Monday, July 1, 2013
A Post for History Nuts
You have to be a real history nut to enjoy reading Ulysses
S. Grant’s autobiography with its minute descriptions of every battle he fought
in the American Civil War. Well that history nut is me. My husband, the late Captain Marc Baril of
the Royal Canadian Signal Corps loved to read and discuss military strategy and
tactics and so I picked up a love for this historical niche. I can understand
very well why some adults play with toy soldiers or why a friend travelled from
Kingston to Dakota to walk the field of Custer’s Last Stand.
That said, Grant’s autobiography is a model of clear, simple
and elegant prose and is often listed as one of the best ever written.

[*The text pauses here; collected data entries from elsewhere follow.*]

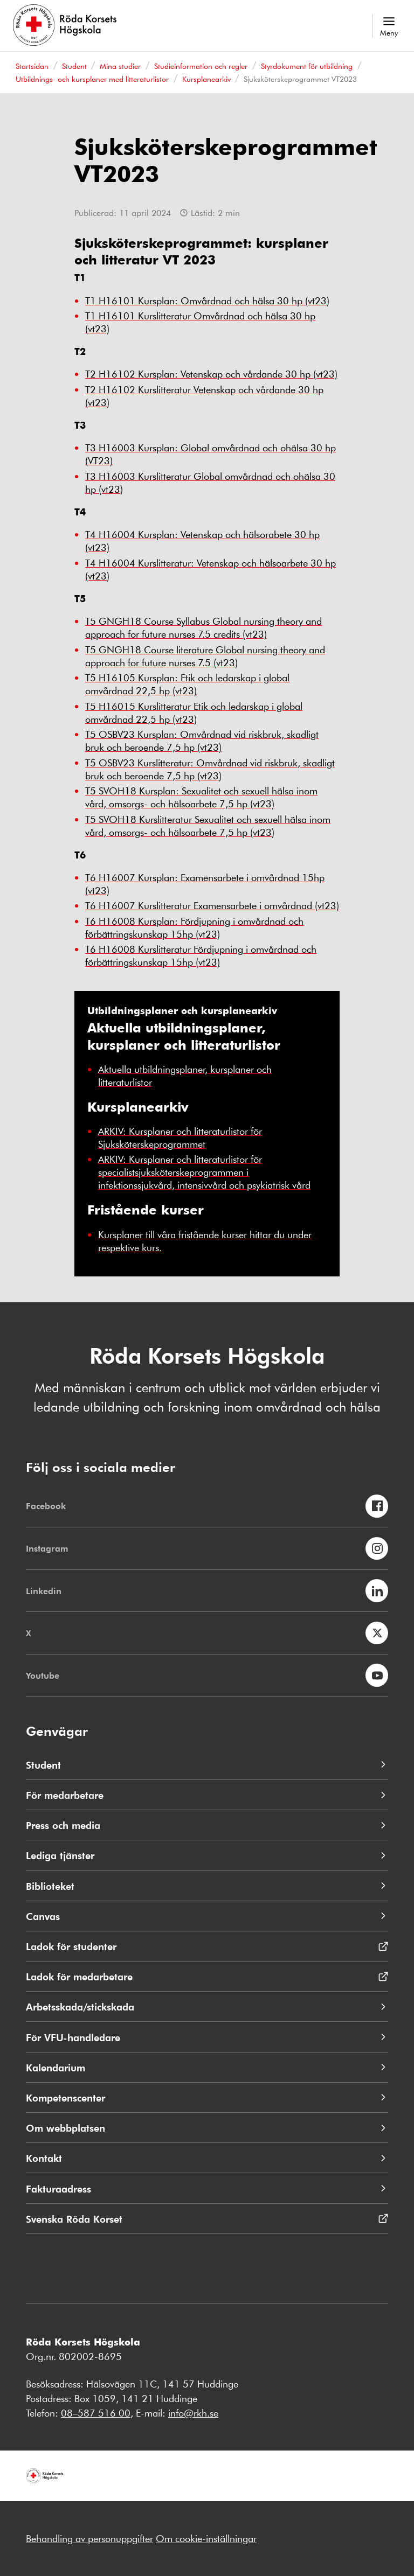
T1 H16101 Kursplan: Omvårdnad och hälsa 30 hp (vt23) (207, 300)
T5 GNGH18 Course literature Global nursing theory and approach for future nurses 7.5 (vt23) (205, 656)
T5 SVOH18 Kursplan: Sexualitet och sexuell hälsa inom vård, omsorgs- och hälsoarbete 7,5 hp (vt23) (201, 797)
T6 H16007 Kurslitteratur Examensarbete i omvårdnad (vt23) (212, 905)
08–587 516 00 (95, 2412)
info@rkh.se (193, 2412)
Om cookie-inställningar (206, 2538)
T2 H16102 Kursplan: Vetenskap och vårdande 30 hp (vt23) (211, 373)
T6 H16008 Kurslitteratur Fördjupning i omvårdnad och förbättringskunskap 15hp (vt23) (200, 955)
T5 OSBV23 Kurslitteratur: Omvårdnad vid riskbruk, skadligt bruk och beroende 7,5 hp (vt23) (210, 769)
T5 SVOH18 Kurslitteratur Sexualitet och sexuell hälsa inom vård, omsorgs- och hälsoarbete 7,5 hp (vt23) (207, 826)
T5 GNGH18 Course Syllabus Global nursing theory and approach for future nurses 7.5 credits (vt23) (203, 627)
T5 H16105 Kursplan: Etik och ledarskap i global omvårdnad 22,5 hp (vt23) (187, 684)
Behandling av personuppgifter (89, 2538)
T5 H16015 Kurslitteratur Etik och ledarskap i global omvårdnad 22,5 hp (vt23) (193, 712)
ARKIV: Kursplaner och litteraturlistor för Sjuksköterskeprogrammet (180, 1137)
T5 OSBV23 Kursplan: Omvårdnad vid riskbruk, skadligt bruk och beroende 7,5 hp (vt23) (202, 740)
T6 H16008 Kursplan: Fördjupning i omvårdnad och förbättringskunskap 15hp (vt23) (194, 927)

But only a double history nut would tackle the Victorian curlicues
of The Education of Henry Adams by Henry
Adams, the grandson of one American president and the great grandson of
another. Adams was writing about the
same time as Grant but you would never know it. Adams pushed out the most
complicated sentences I have ever encountered. As a young man, he travelled in
Europe and during the civil war was secretary to his father, the American
ambassador. I got very sick of Adams. He never calls a spade a spade; he just
lets you guess it is there. I tossed him aside half way through, good history
or not.
But then along came our Charlotte Gray, lolling in book form
in a second hand book shop on Duckworth Street in St. John’s. The book, Canada: A Portrait in Letters is a
collection from the earliest years through the First World War, the Depression,
the Second World War and on to the near present. The letters record triumphs, hardships,
battles, love affairs, loneliness, rough times and good times. Prime Minister
William Lyon McKenzie King writes to a little girl, a prairie wife in the depression
writes for help for her husband, a soldier in the trenches writes his last
letter home. This is history at its finest. Thanks Charlotte.